= PROBLEM STATEMENT =
In the entries below, every line with the string "Coupon" is to be reported.

###

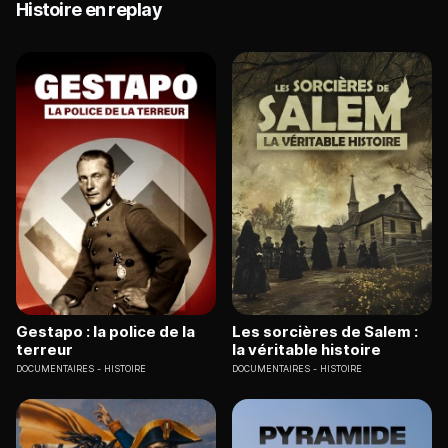
Histoire en replay
Gestapo : la police de la
Les sorcières de Salem :
terreur
la véritable histoire
DOCUMENTAIRES
HISTOIRE
DOCUMENTAIRES
HISTOIRE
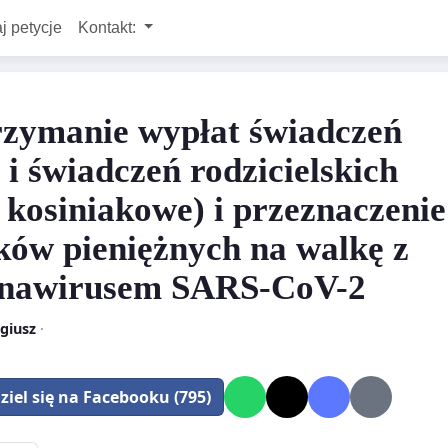
j petycje
Kontakt:
zymanie wypłat świadczeń
 i świadczeń rodzicielskich
. kosiniakowe) i przeznaczenie
ków pieniężnych na walkę z
nawirusem SARS-CoV-2
giusz
·
ziel się na Facebooku (795)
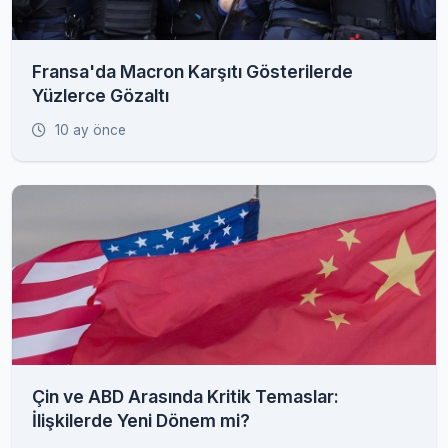
Fransa'da Macron Karşıtı Gösterilerde
Yüzlerce Gözaltı
10 ay önce
Çin ve ABD Arasında Kritik Temaslar:
İlişkilerde Yeni Dönem mi?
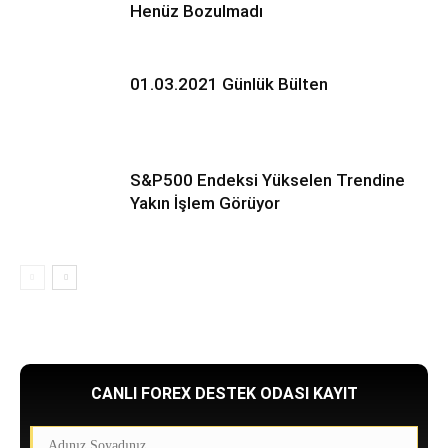
Henüz Bozulmadı
01.03.2021 Günlük Bülten
S&P500 Endeksi Yükselen Trendine
Yakın İşlem Görüyor
CANLI FOREX DESTEK ODASI KAYIT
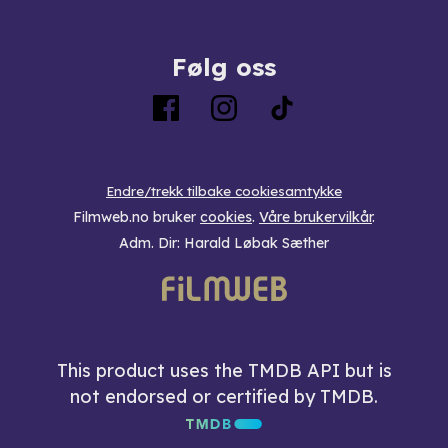
Følg oss
Endre/trekk tilbake cookiesamtykke
Filmweb.no bruker
cookies
.
Våre brukervilkår
.
Adm. Dir: Harald Løbak Sæther
This product uses the TMDB API but is
not endorsed or certified by TMDB.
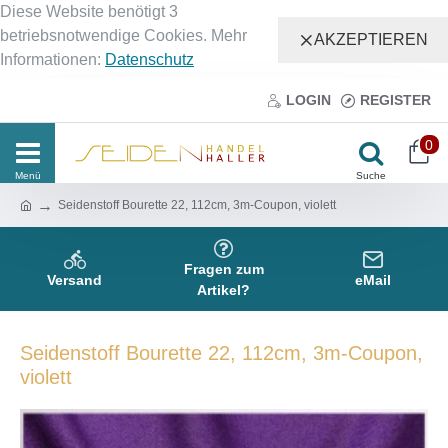
Diese Website benötigt 3
betriebsnotwendige Cookies. Mehr
AKZEPTIEREN
Informationen:
Datenschutz
LOGIN
REGISTER
0
Seidenstoff Bourette 22, 112cm, 3m-Coupon, violett
Fragen zum
Versand
eMail
Artikel?
Seidenstoff Bourette 22, 112cm, 3m-Coupon,
violett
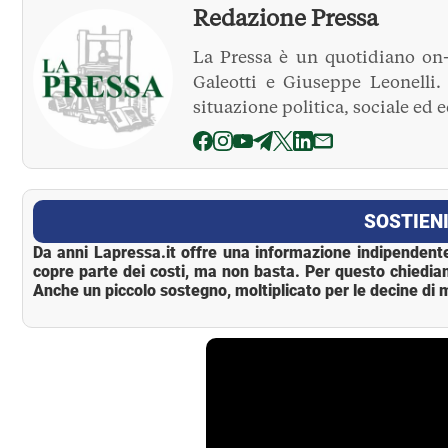
Redazione Pressa
La Pressa è un quotidiano on-
Galeotti e Giuseppe Leonelli
situazione politica, sociale ed 
La Pressa
SOSTIENI
Da anni Lapressa.it offre una informazione indipendente
copre parte dei costi, ma non basta. Per questo chiedia
Anche un piccolo sostegno, moltiplicato per le decine di m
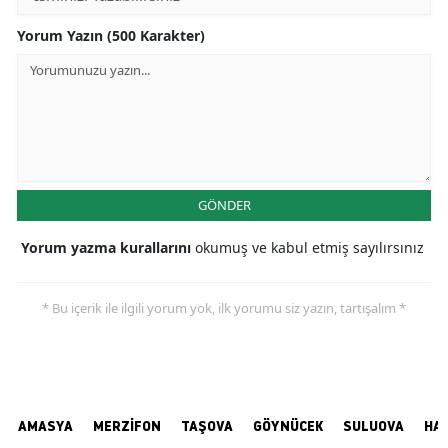
Yorum Yazın (500 Karakter)
GÖNDER
Yorum yazma kurallarını
okumuş ve kabul etmiş sayılırsınız
* Bu içerik ile ilgili yorum yok, ilk yorumu siz yazın, tartışalım *
AMASYA
MERZİFON
TAŞOVA
GÖYNÜCEK
SULUOVA
HA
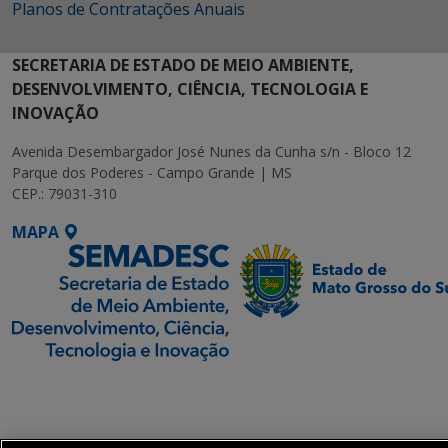
Planos de Contratações Anuais
SECRETARIA DE ESTADO DE MEIO AMBIENTE,
DESENVOLVIMENTO, CIÊNCIA, TECNOLOGIA E
INOVAÇÃO
Avenida Desembargador José Nunes da Cunha s/n - Bloco 12
Parque dos Poderes - Campo Grande | MS
CEP.: 79031-310
MAPA
SETDIG | Secretaria-
Executiva de
Transformação Digital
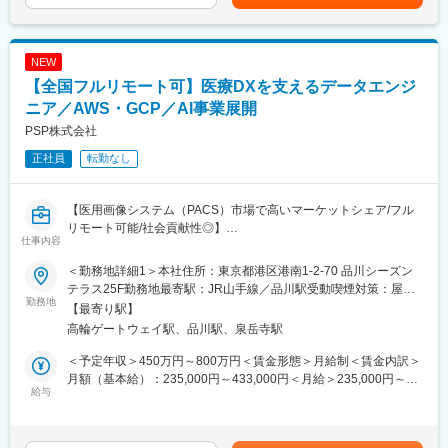
ます。月給(月額)は固定手当を含めた表記です。
富士フイルムグループの育成制度「＋STORY」で成長をサポー
ます。全国からリモートワークが可能な環境で、柔軟な働き方を
ト。ジョブローテーションや研修でキャリアの幅を広げられま
実現しています。経験豊富なメンバーと共に、医療業界に貢献で
す。
きるシステムの開発に取り組んでいただきます。
NEW
HP：https://fms-careers.fujifilm.com/environment/training/
【全国フルリモート可】医療DXを支えるデータエンジ
■当社の特徴：
変更の範囲：会社の定める業務
◇東証プライム市場に上場する「テクマトリックス株式会社」医
ニア／AWS・GCP／AI事業展開
療システム事業における中核子会社です。
PSP株式会社
◇当社では、主に医用画像診断支援システム（PACS）や放射線情
正社員
転勤なし
報管理システム（RIS）等の医用システムの開発から運営までを手
がけています。特に医用画像診断支援システム（PACS）は、医療
現場に貢献するPSPの主力商品の1つとなっています。
【医用画像システム（PACS）市場で高いマーケットシェア/フル
◇また、医療現場に貢献したいという当社の思いは、日本国内だ
リモート可能/社会貢献性◎】
けに留まらず、既に、シンガポールとタイに駐在所を置き、現地
仕事内容
の病院にアプローチを始めています。医用システム業界はここ数
■業務概要：
年急成長を遂げています。
＜勤務地詳細1＞本社住所：東京都港区港南1-2-70 品川シーズン
当社が新規事業として取り組んでいるデータ利活用事業に関わる
◇現在では病院内での使用から病院間の地域連携（地域医療）
テラス25F勤務地最寄駅：JR山手線／品川駅受動喫煙対策：屋内
開発業務を担当頂きます。
勤務地
等、将来へ向けた新たな展開が始まっており、医用システム業界
喫煙可能場所あり＜勤務地詳細2＞全国（ご自宅からのフルリモー
【最寄り駅】
全国の医療機関から収集される大規模医療データの基盤開発をお
が担う役割は今後ますます大きくなっていくと考えられます。
ト中心）住所：全国各地 受動喫煙対策：敷地内全面禁煙変更の範
高輪ゲートウェイ駅、品川駅、泉岳寺駅
任せします。AWS・GCP環境でのETL開発やデータ分析基盤、可
◇当社で働くことで、医用システムを通じて社会に貢献している
囲：会社の定める事業所（リモートワーク含む）
視化アプリケーション開発など、医療DXを支える新規事業の中核
という充実感や誇りを感じられることが魅力です。日々求められ
＜予定年収＞450万円～800万円＜賃金形態＞月給制＜賃金内訳＞
ポジションです。
る変化に対し、企業としても、個人としても成長していくことが
月額（基本給）：235,000円～433,000円＜月給＞235,000円～
給与
患者や医療従事者のためになることへ繋がっていくと当社では考
433,000円＜昇給有無＞有＜残業手当＞有＜給与補足＞※給与詳細
■募集部署からのメッセージ：
えています。
は、経験・スキル等を考慮の上、判断します。想定年収は25h分
当社は医用画像システムを中心にクラウドサービスを展開してい
の時間外手当を含んで計算しております。■昇給：年1回■賞与：
ます。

###

= RESULT BELOW =
Seidenstoff Bourette 22, 112cm, 3m-Coupon, violett
Seidenstoff Bourette 22, 112cm, 3m-Coupon,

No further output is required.